Federal Reserve chair Jerome Powell spoke publicly on Tuesday for the first time since the Fed’s preferred inflation gauge showed prices increased at their slowest pace in more than three years during the month of May.
While still showing signs of caution, Powell admitted the data has been in the right direction recently.
Yahoo Finance’s Jennifer Schonberger reports:
Powell said Tuesday that he is encouraged by cooler inflation but reinforced that the central bank will need to see more evidence before cutting interest rates.
The last two inflation readings in April and May “do suggest that we are getting back on a disinflationary path,” Powell said speaking on a panel in Portugal for a European Central Bank conference.
Powell’s comments come days after the latest reading of the Fed’s preferred inflation target — the “core” Personal Consumption Expenditures (PCE) index — rose 2.6% in May, in line with expectations and down from 2.8% in April.
On a month-over-month basis, the inflation measure rose 0.1%, also in line with expectations and down from 0.2% in April.
The reading offered new support for rate cuts later this year, easing concerns that mounted during the first quarter that hotter-than-expected inflation could upend plans for an loosening of monetary policy in 2024.
Despite another positive signal that inflation is easing, the central bank isn’t likely to cut rates at its next meeting in late July.
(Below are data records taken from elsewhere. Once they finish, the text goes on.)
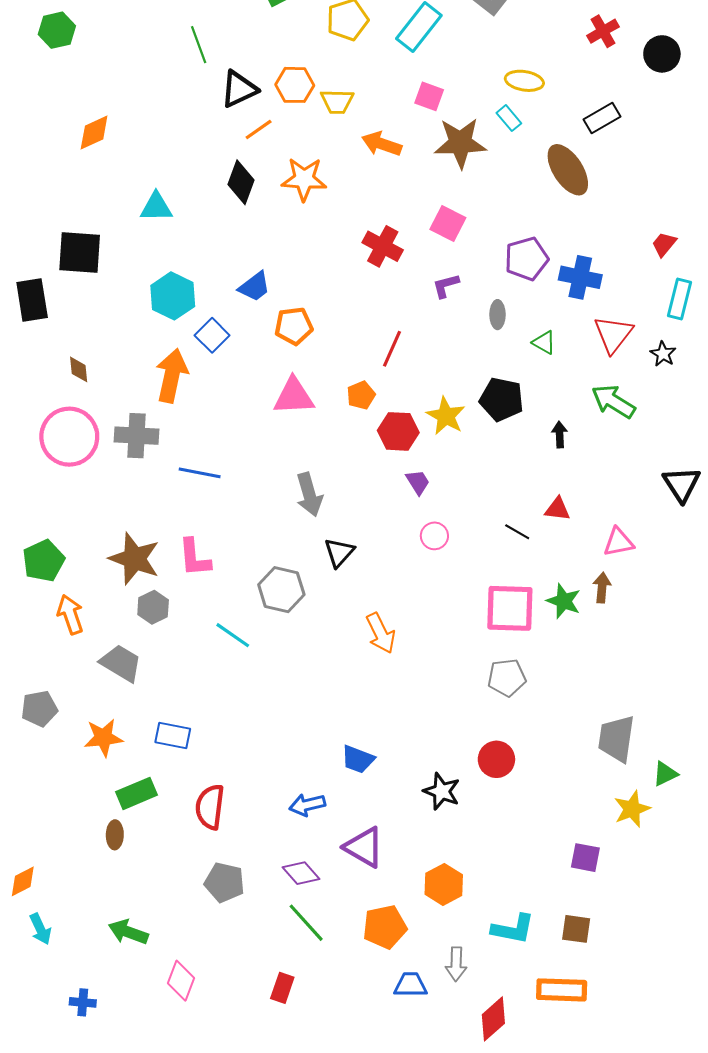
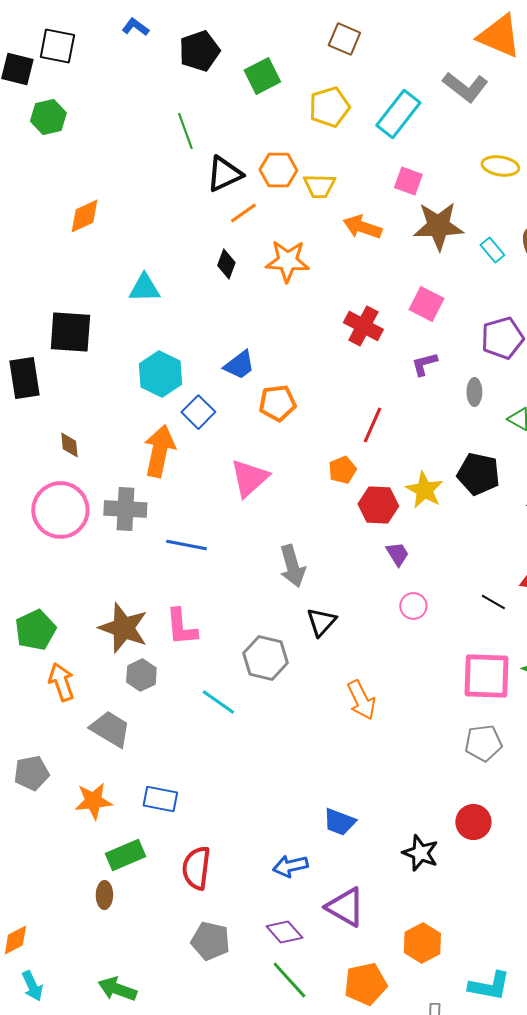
cyan rectangle: (509, 118) -> (492, 250), moved
black diamond: (241, 182) -> (226, 264), size x0.7
pink triangle: (294, 396) -> (249, 478), moved, turned -39

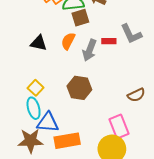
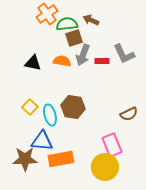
orange semicircle: (68, 41) -> (62, 61), turned 72
gray arrow: (90, 50) -> (83, 55), moved
cyan ellipse: (34, 108) -> (50, 115), moved

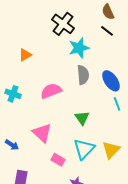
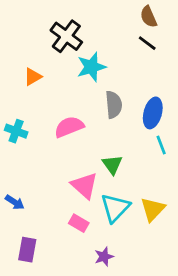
black cross: (63, 24) -> (66, 36), moved
cyan star: (79, 48) -> (91, 67), moved
blue ellipse: (111, 81) -> (153, 113), turned 50
pink triangle: (42, 133) -> (84, 185), moved

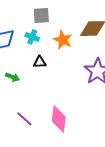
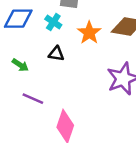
purple line: (24, 119) -> (33, 99), moved, turned -30

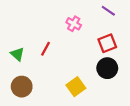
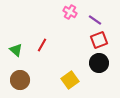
purple line: (108, 11) -> (95, 20), moved
pink cross: (74, 24) -> (70, 12), moved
Powell declined to answer a question about whether the Fed could cut as soon as September.
Instead, he underscored the Fed will need more time and evidence that inflation is moving sustainably down to its 2% target, noting that the central bank can afford to be patient given a strong job market that is cooling gradually.
“We’ve made a lot of progress,” said Powell. “We just want to understand that the levels that we’re seeing are a true reading on what is actually happening with underlying inflation.”